The new generation of writing is also very Latin, just as magical. It's just that our magic is different from the magic of the sages, our magic is a kind of magic of the era of globalization, in our magical real world, there is environmental pollution, there are highways, there are subways, there are cable TV, of course, McDonald's and Apple computers, and five-star hotels, skyscrapers. The Macondo generation expressed in the "McCondo Declaration" in 96: We have different realities in Latin America, and the writing of the McCondo generation is more of a city writing, rather than focusing on the countryside like "One Hundred Years of Solitude", and there are also many magical images, such as beautiful women wrapped in sheets, priests who can vacate five centimeters after drinking chocolate, And the McCondo generation believes that our reality may be the same reality as the reality of Spain, the United States or other parts of the world. We in Latin America should also have such voices coming out, and we can write like this.

Two years ago I met a Chilean poet at a poetry festival event who had a small book of poems called P.A.F., which is an onomatopoeia, such as something falling to the ground, or some impact. He chose this phonological word for his poetry collection, but he again explained in a serious way that P.A.F really meant pure family love.
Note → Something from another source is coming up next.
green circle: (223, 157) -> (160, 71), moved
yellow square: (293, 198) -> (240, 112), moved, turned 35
Because this book is written on a rare theme in Latin American poetry, it is about family feelings, about fathers, mothers, brothers, and it is a very humorous collection of poems.
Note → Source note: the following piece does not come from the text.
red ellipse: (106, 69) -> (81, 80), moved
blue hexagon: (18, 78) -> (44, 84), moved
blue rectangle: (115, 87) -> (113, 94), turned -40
If the new generation is called P.A.F,it is a self-named generation, the word P.A.F is their own, and it is an open, ambiguous, ambiguous word, always to be defined, just like latin American literature today you can hardly give it a fixed label to say what it is, it is always diverse, pluralistic, it may be a state that is always vague to be defined.

Finally, I would like to say that the "explosion" may be over, and perhaps the dust has settled in the eyes of some people, but the impact of the "explosion" is very diverse, because some people think it is a kind of follow-up, some people think it is a kind of subversion, some people think it is a kind of father or grandfather, although the "explosion" is over, but the echo of the "explosion" continues, and it is particularly worthy of our continued attention to the wonderful and pluralistic face of Latin American literature.